By Dan Podsedly, VP Product
You’ve seen the demo videos that start with a prompt describing an application, followed by a stream of LLM generated code. Are we at the holy grail of no code development? And how will that impact our jobs as software builders?
Henrik Kniberg envisions AI becoming the development team as the end state of a phased evolution of AI transforming the software industry. We may be close to that for relatively simple use cases, and more powerful, autonomous AI agents that can design and build entire applications are on the horizon.
How will that work for complex enterprise systems?
Imagine you're the accountable leader, and you've managed to describe the complexity of a business system that AI could produce for you. Does it work? Is it secure? Is there unintended behavior? How do you know, and can you trust it?
Software is never done. How do you maintain and evolve a generated codebase that no development team is familiar with? What happens when something goes wrong and you have to resolve the problem for the business against a tight SLA?

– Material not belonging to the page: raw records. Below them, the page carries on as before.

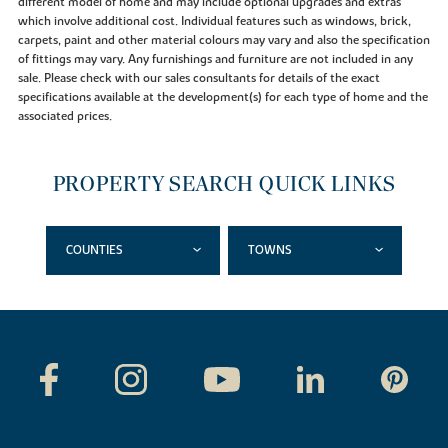
different model of home and may include optional upgrades and extras
which involve additional cost. Individual features such as windows, brick,
carpets, paint and other material colours may vary and also the specification
of fittings may vary. Any furnishings and furniture are not included in any
sale. Please check with our sales consultants for details of the exact
specifications available at the development(s) for each type of home and the
associated prices.
PROPERTY SEARCH QUICK LINKS
COUNTIES
TOWNS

In our view, people are at the center of software, and AI is an enabler of superpowers for human teams. Not a replacement.
AI Enabled Programming
AI isn’t new to programming - Github Copilot brought generative AI to the masses in 2021 with inline code autocomplete that seemed like magic but quickly became routine. There was even a programmer’s AI assistant in the 70’s, in the form of Interlisp-D.
Conversational LLMs take it to a whole other level. We’re all using these to come up with ideas, explain error messages, find bugs, suggest refactorings, and generally find answers faster than wading through endless Stack Overview comments.

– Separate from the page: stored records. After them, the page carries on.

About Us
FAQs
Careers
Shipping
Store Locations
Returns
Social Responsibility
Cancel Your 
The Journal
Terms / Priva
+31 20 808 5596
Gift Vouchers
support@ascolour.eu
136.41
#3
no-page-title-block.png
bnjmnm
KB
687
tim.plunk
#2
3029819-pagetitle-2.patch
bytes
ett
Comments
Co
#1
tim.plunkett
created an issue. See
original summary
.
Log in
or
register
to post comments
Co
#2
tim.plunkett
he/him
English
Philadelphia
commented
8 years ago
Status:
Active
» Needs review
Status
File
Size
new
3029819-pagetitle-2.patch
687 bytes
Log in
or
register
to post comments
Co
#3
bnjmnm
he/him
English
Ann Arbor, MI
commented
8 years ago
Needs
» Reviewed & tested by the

But it’s not all roses - almost by design, LLMs can be very convincing at almost giving the right answer, while missing in critical ways. This often results in developers having to spend more time than before to get a piece of code just right.
So what’s the most effective way to pair AI with humans?
Weaving AI into XP
Extreme Programming is at the heart of how we work. It’s all about short delivery cycles and continuous, rapid feedback loops to reduce risk and build trust.
In XP, we spend much of our time pair programming and “test driving”, typically with one person writing a test, the other writing the code to make it pass. As a pair sidekick, generative AI speeds up this rhythm by generating tests or the application code, and suggesting refactorings. It can also act as a reasonable substitute when one of the human developers ends the day early or gets pulled into a long meeting.
Can AI pair with itself? We tried it as an experiment, and it actually reinforced the importance of human developers curating AI and its outputs. Generative LLMs can’t really match the unique human perspective and creativity, but they are an effective complement, helping developers move faster and focus on higher level concerns.
AI-Human Paired Legacy Modernization
Our core focus at Mechanical Orchard is legacy modernization - we help customers get off the mainframe. These systems are complex, written in (now) vintage languages like COBOL or Assembler, and rebuilding these systems in a modern language in the cloud is a difficult journey.
From a distance, generative AI ushers in visions of wholesale automated conversion. Technically, it may be within reach, but the biggest problem with legacy systems is that knowledge about them is held by a shrinking number of people. Replacing these applications with a machine-generated equivalent would just make the problem worse - you’d just end up with a codebase that no one understands.
In contrast, our human-AI approach results in clean, well-tested software that humans understand, maintain, and evolve easily. And taking from our XP playbook, we replicate and replace one small portion of these legacy systems at a time, which reduces overall risk, incrementally lowers the costly mainframe footprint, and unlocks innovation sooner.
Reverse Engineering with AI
Reverse engineering is a big part of our legacy modernization process, and generative AI plays a big role here.
At a foundational level, AI is helping us better understand and convert specific components of mainframe systems. LLMs with specialized prompt engineering explain source code, decrypt obscure binary formats, and translate various artifacts. We're continuously evolving these tools, moving towards more powerful autonomous AI agents.
The next level is about broader understanding of legacy systems, applying LLMs along with other code analysis tools to build things like dependency graphs, data flow models, and generated vector space representations. These allow us to be more strategic with replication, for example through semantic search or identifying patterns of similar components that can be converted together - and essentially make it possible to have a conversation with the legacy system.
That paves the way for the third level: using generative AI for incremental production of functional tests or modernized replica code. The goal here isn't to completely automate legacy conversion — our developers are in full control — but to move much faster at replicating specific components, building context and awareness as we go.
Our vision is for AI to act as a Sherpa, guiding our teams up the mountain through a complex legacy modernization process, automating rote tasks and accelerating them along the way. It’s the better path to a new system that’s well understood, trusted, and malleable, so it can evolve at the pace needed in this rapidly changing world.
With a human centric, problem oriented approach, AI will have a very meaningful impact on our productivity. Gains will be cumulative, with a compounding effect. Changing how we work in one area will have unexpected benefits in others.
We will go faster in the end, but more importantly, do better work and create better software.
The AI robots are here. But they’re here to help, after all.